__What to produce__
Copy exactly the lines from the start of the material through the line with "ontworpen voor wie diepe". Pictures stay out of the copy.

═════ Given information ═════

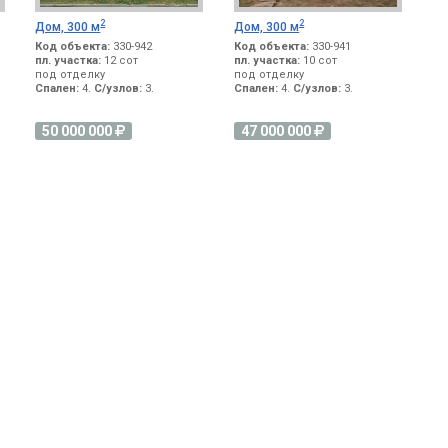
2
2
Дом, 300 м
Дом, 300 м
Код объекта:
330-942
Код объекта:
330-941
пл. участка:
12 сот
пл. участка:
10 сот
под отделку
под отделку
Спален:
4.
С/узлов:
3.
Спален:
4.
С/узлов:
3.
50 000 000
47 000 000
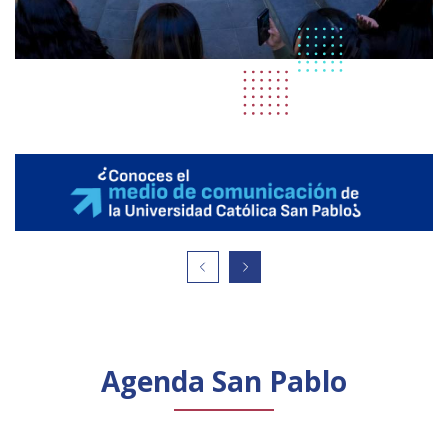
Agenda San Pablo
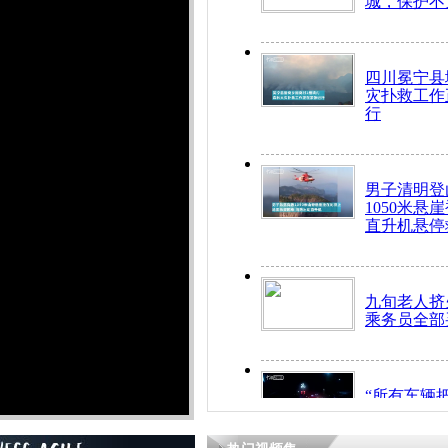
城，保护不
四川冕宁县
灾扑救工作
行
男子清明登
1050米悬
直升机悬停
九旬老人挤
乘务员全部
“所有车辆
开！”儿童
警急速救助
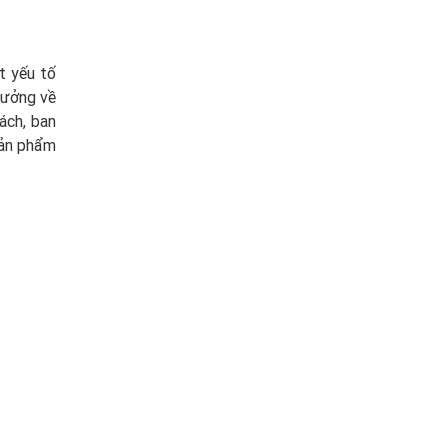
t yếu tố
tưởng về
ách, ban
sản phẩm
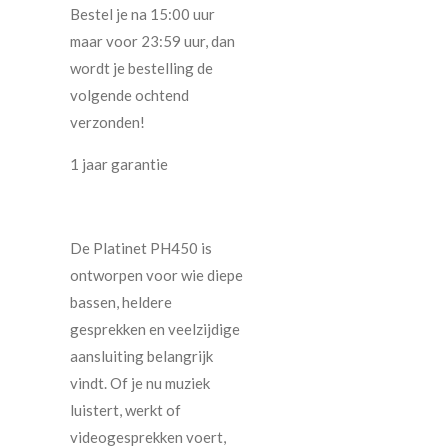
Bestel je na 15:00 uur
maar voor 23:59 uur, dan
wordt je bestelling de
volgende ochtend
verzonden!
1 jaar garantie
De Platinet PH450 is
ontworpen voor wie diepe
bassen, heldere
gesprekken en veelzijdige
aansluiting belangrijk
vindt. Of je nu muziek
luistert, werkt of
videogesprekken voert,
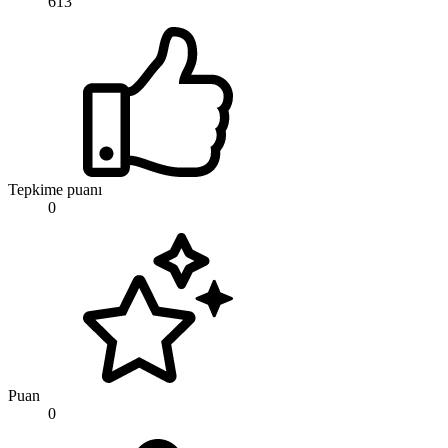
613
Tepkime puanı
0
Puan
0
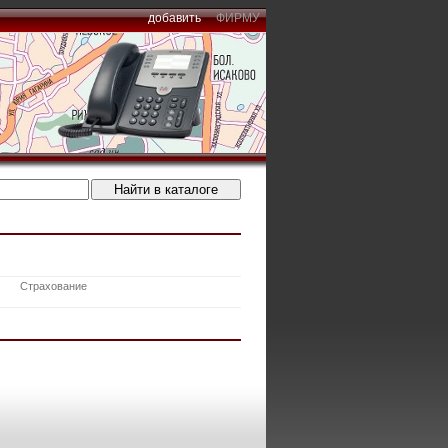
добавить
ФИРМУ
Страхование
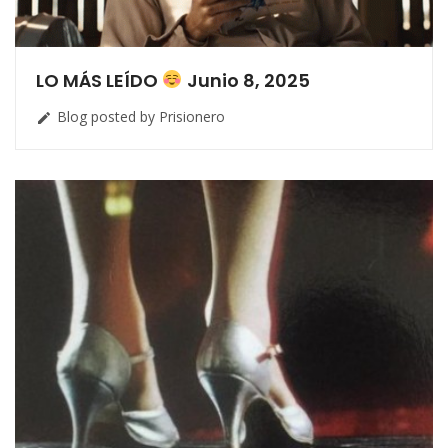
LO MÁS LEÍDO
Junio 8, 2025
Blog posted by Prisionero

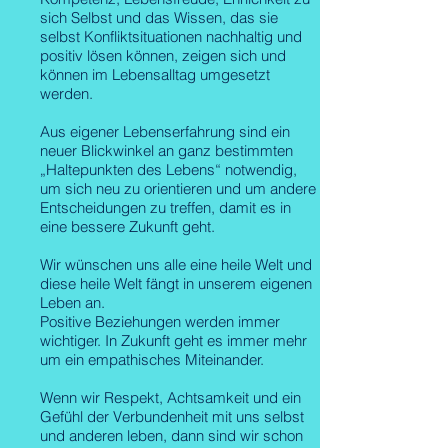
sich Selbst und das Wissen, das sie
selbst Konfliktsituationen nachhaltig und
positiv lösen können, zeigen sich und
können im Lebensalltag umgesetzt
werden.
Aus eigener Lebenserfahrung sind ein
neuer Blickwinkel an ganz bestimmten
„Haltepunkten des Lebens“ notwendig,
um sich neu zu orientieren und um andere
Entscheidungen zu treffen, damit es in
eine bessere Zukunft geht.
Wir wünschen uns alle eine heile Welt und
diese heile Welt fängt in unserem eigenen
Leben an.
Positive Beziehungen werden immer
wichtiger. In Zukunft geht es immer mehr
um ein empathisches Miteinander.
Wenn wir Respekt, Achtsamkeit und ein
Gefühl der Verbundenheit mit uns selbst
und anderen leben, dann sind wir schon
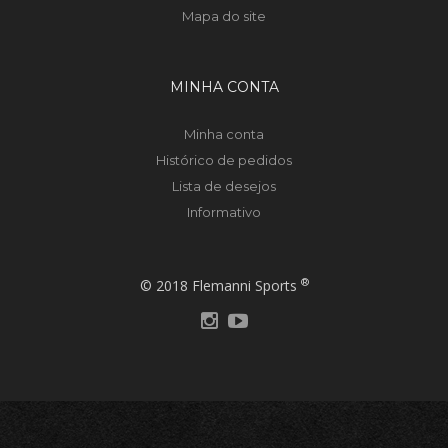
Mapa do site
MINHA CONTA
Minha conta
Histórico de pedidos
Lista de desejos
Informativo
®
© 2018 Flemanni Sports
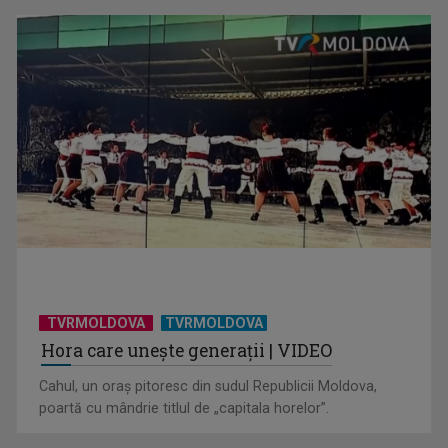
TVRMOLDOVA
TVRMOLDOVA
Hora care unește generații | VIDEO
Cahul, un oraș pitoresc din sudul Republicii Moldova,
poartă cu mândrie titlul de „capitala horelor”.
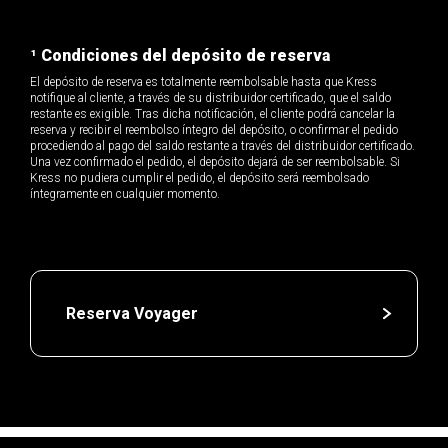
¹ Condiciones del depósito de reserva
El depósito de reserva es totalmente reembolsable hasta que Kress
notifique al cliente, a través de su distribuidor certificado, que el saldo
restante es exigible. Tras dicha notificación, el cliente podrá cancelar la
reserva y recibir el reembolso íntegro del depósito, o confirmar el pedido
procediendo al pago del saldo restante a través del distribuidor certificado.
Una vez confirmado el pedido, el depósito dejará de ser reembolsable. Si
Kress no pudiera cumplir el pedido, el depósito será reembolsado
íntegramente en cualquier momento.
Reserva Voyager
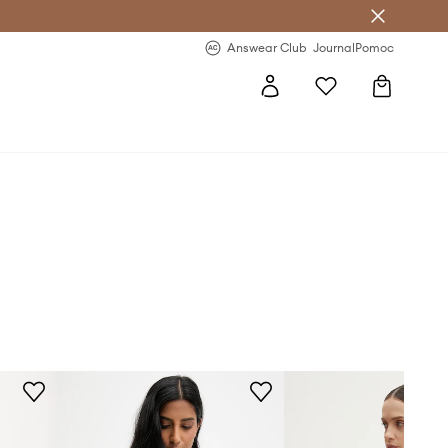
letter >
Regularne nowości >
Answear Club
Journal
Pomoc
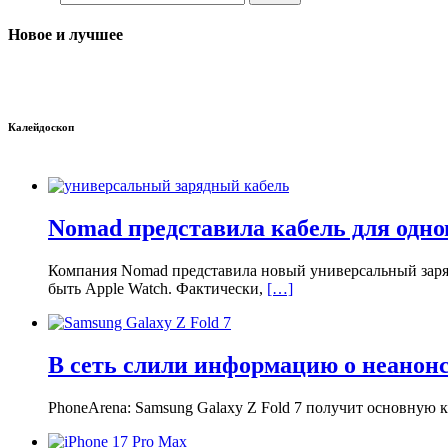
Новое и лучшее
Калейдоскоп
Nomad представила кабель для одно
Компания Nomad представила новый универсальный заряд
быть Apple Watch. Фактически,
[…]
В сеть слили информацию о неанонс
PhoneArena: Samsung Galaxy Z Fold 7 получит основную 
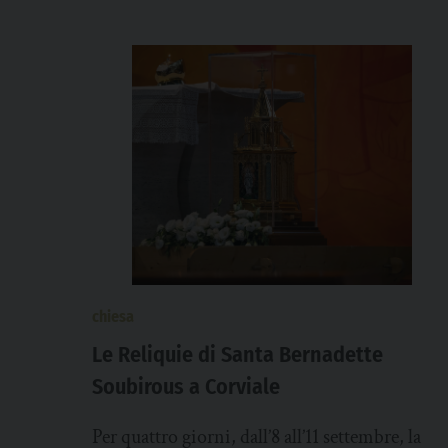
chiesa
Le Reliquie di Santa Bernadette
Soubirous a Corviale
Per quattro giorni, dall’8 all’11 settembre, la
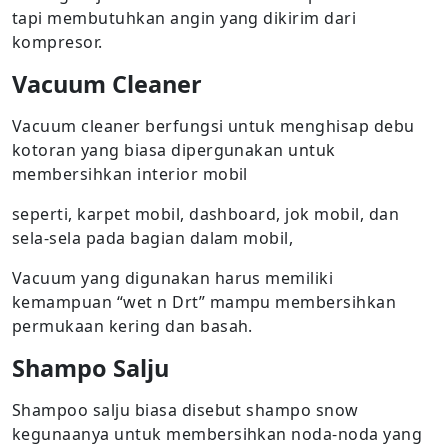
tapi membutuhkan angin yang dikirim dari
kompresor.
Vacuum Cleaner
Vacuum cleaner berfungsi untuk menghisap debu
kotoran yang biasa dipergunakan untuk
membersihkan interior mobil
seperti, karpet mobil, dashboard, jok mobil, dan
sela-sela pada bagian dalam mobil,
Vacuum yang digunakan harus memiliki
kemampuan “wet n Drt” mampu membersihkan
permukaan kering dan basah.
Shampo Salju
Shampoo salju biasa disebut shampo snow
kegunaanya untuk membersihkan noda-noda yang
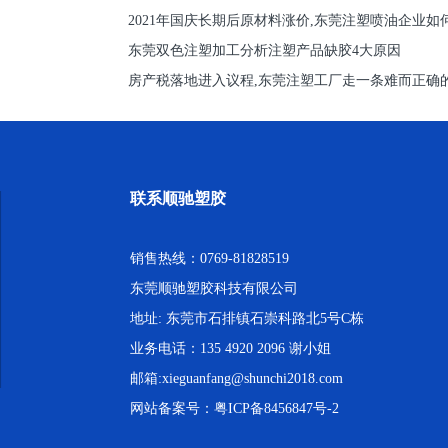
2021年国庆长期后原材料涨价,东莞注塑喷油企业如
东莞双色注塑加工分析注塑产品缺胶4大原因
房产税落地进入议程,东莞注塑工厂走一条难而正确
联系顺驰塑胶
销售热线：0769-81828519
东莞顺驰塑胶科技有限公司
地址: 东莞市石排镇石崇科路北5号C栋
业务电话：135 4920 2096 谢小姐
邮箱:xieguanfang@shunchi2018.com
网站备案号：
粤ICP备8456847号-2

═════

__Exercise answer__
2
2
Дом, 300 м
Дом, 300 м
Код объекта:
330-942
Код объекта:
330-941
пл. участка:
12 сот
пл. участка:
10 сот
под отделку
под отделку
Спален:
4.
С/узлов:
3.
Спален:
4.
С/узлов:
3.
50 000 000
47 000 000
Agenda San Pablo
城，保护不
四川冕宁县
灾扑救工作
行
男子清明登
1050米悬
直升机悬停
九旬老人挤
乘务员全部
“所有车辆
开！”儿童
警急速救助
t yếu tố
tưởng về
ách, ban
sản phẩm
Bestel je na 15:00 uur
maar voor 23:59 uur, dan
wordt je bestelling de
volgende ochtend
verzonden!
1 jaar garantie
De Platinet PH450 is
ontworpen voor wie diepe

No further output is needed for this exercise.